While he didn’t win the race for New York governor last fall, Lee Zelden is largely credited with helping multiple GOP federal and state candidates win in the Empire State, including four U.S. House members.
On Thursday, the Chittenden County Republicans welcomed Zeldin, a former U.S. Congressman, to South Burlington to share his insights on how to win in blue states.
Engage with the voters
“No matter what level of the government you are at, no matter what your position is, you should always be listening to what the voters, the constituents in your area have to say, for and against,” Zeldin told True North in an interview ahead of his speech. “You listen to their arguments, engage them, explain your position.”
He said when implementing public policy it’s important to ask yourself a question: ‘What is going to be the net impact in 5 or 10 years after its implementation?’
“Right now they have a ban in New York on the extraction of natural gas, they will not approve new pipeline applications that are collecting dust,” Zeldin said. “They are proposing a statewide ban on new gas hookups, and regardless of whether or not there’s a lot of noise coming directly at you as a legislator or as a governor, it is your duty to think long-term — 5, 10, 20, 30, years down the road.”
Where was the red wave?
Zeldin said he thought the much-anticipated “red wave” of a Republican takeover of Congress and numerous state offices never materialized because the party wasn’t offering enough solutions — instead it was too focused on the failings of the Democratic Party.
“Republicans did not deserve a red wave nationally,” Zeldin said to the audience. “I don’t blame Democrats for why Republicans did not have a red wave nationally. … Red waves are not created by telling everybody what we are against, it’s about us telling people what we stand for.”
He compared what didn’t happen in 2022 to when the red wave of 1984.
“It was what we stood for that had Americans wanting that; they knew what they were investing in, they knew what they were going to get,” Zeldin said.
Zeldin said he discourages pandering to voters based on their backgrounds.
“It doesn’t work and it should work,” he said to the audience. “But when I was showing up at these Democratic areas that haven’t seen a Republican in a really long time, and they’ll say we need to make these streets where you live safe and here is exactly how we are going to get it done, we need to improve the quality of education inside of your kids’ schools.”
He said emphasizing policy messages rather than pandering to certain groups is key to political success.
More socialism in state government
New York is even bluer than Vermont, with just over 20 percent Republican versus about 30 percent om Vermont.

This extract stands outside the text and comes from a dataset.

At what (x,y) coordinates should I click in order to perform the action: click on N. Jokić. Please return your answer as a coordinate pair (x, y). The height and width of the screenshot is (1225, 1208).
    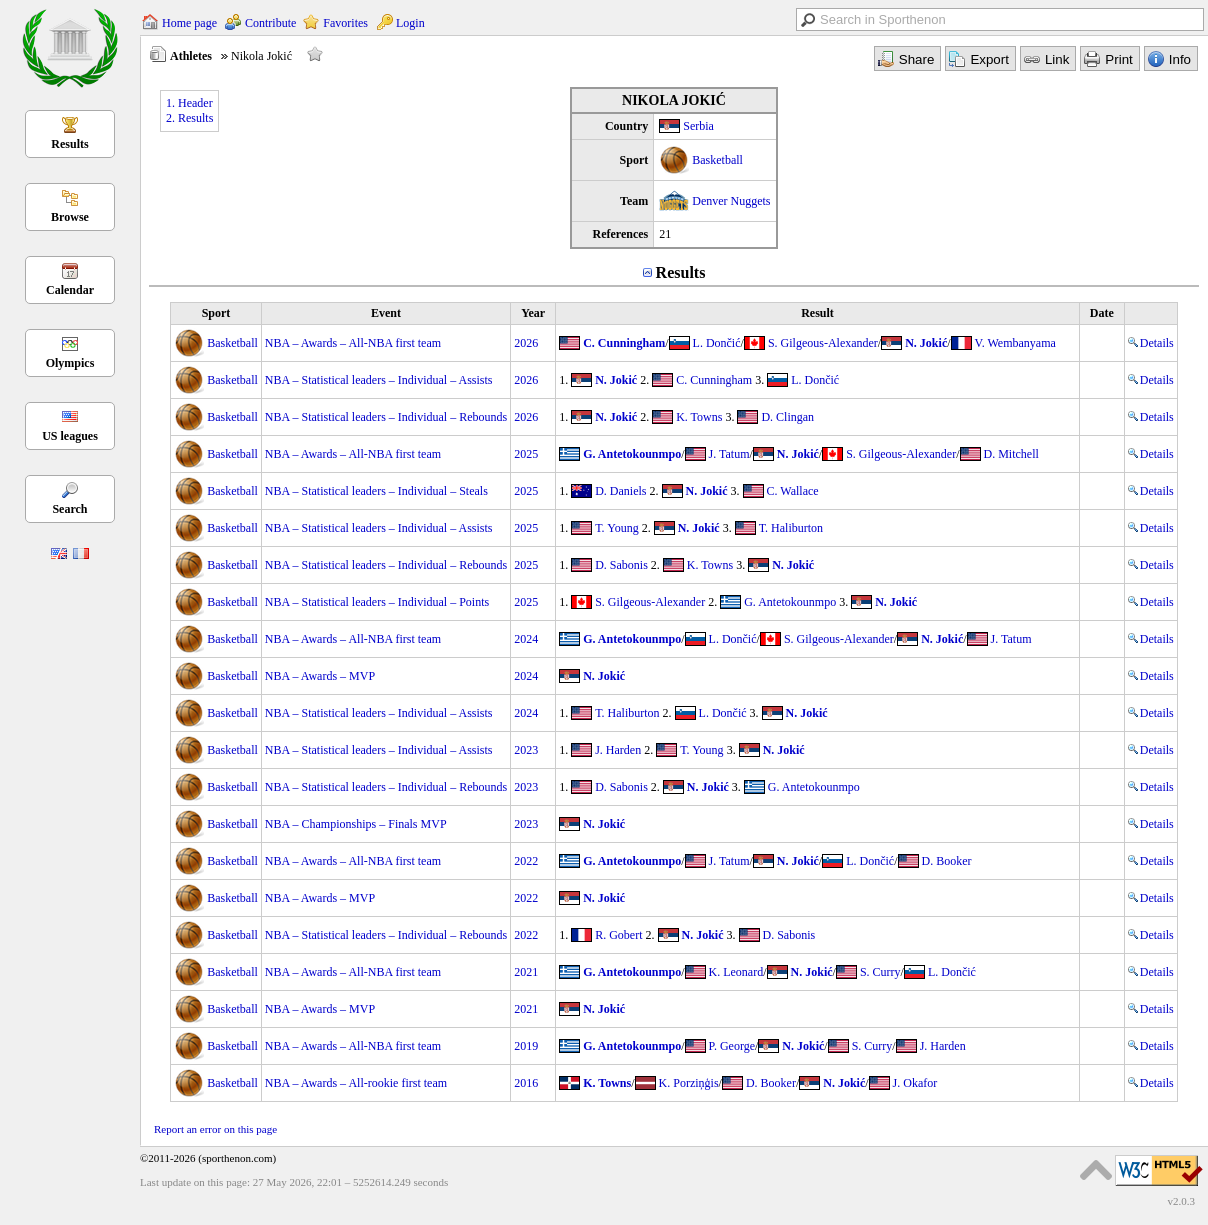
    Looking at the image, I should click on (926, 343). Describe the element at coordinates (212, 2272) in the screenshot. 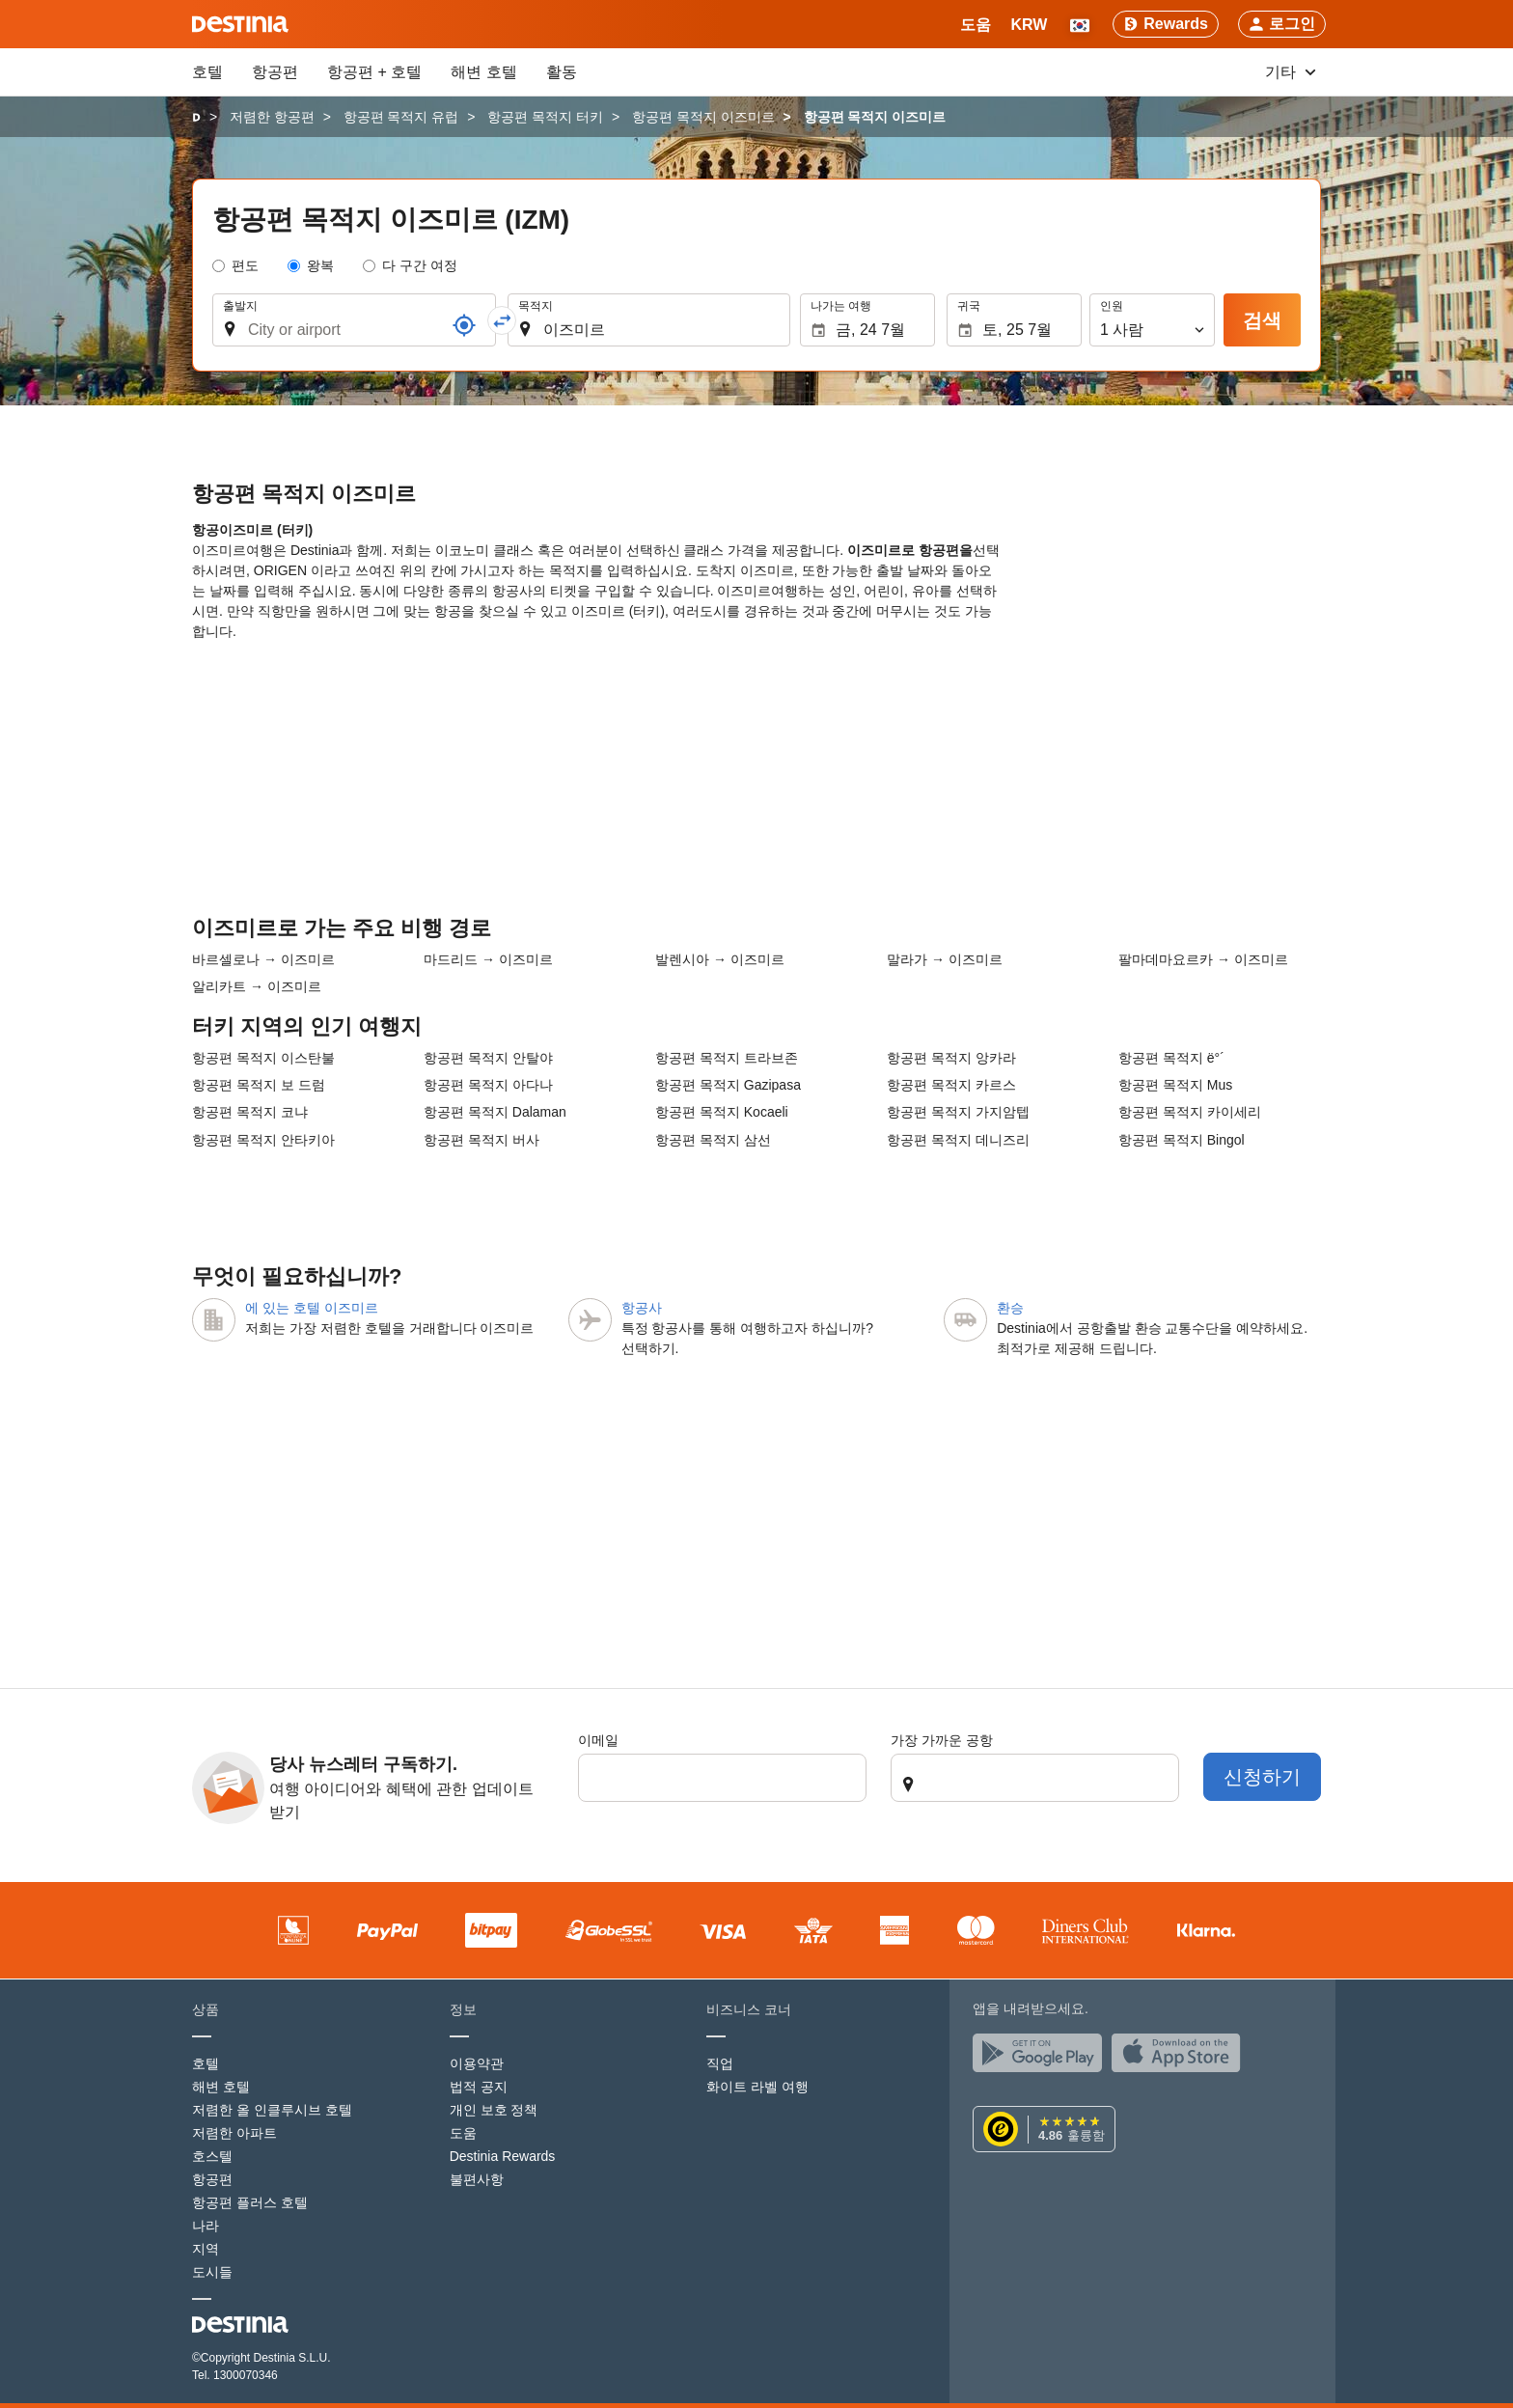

Yet Zeldin helped start a movement that is tangibly having an impact on federal policy thanks to the four New York seats Republicans won in 2022.
“New York leads the entire nation in out-migration,” he said. “We have similar issues between New York and Vermont, with similar people in charge, similar policies. When I was in the state Senate just over a decade ago with 215 state legislators, if I walked up to any state legislator and I accused them of being a socialist, every single one of them would have taken that as a hyperbolic partisan insult.
“Now take a field trip over to Albany and there are a couple of dozen state legislators, if you accuse them of not being a socialist, they will correct you.”
Zeldin added: “There are Democrats in New York who are not happy about the direction of their state. … They are not going to vote for us unless you show up.”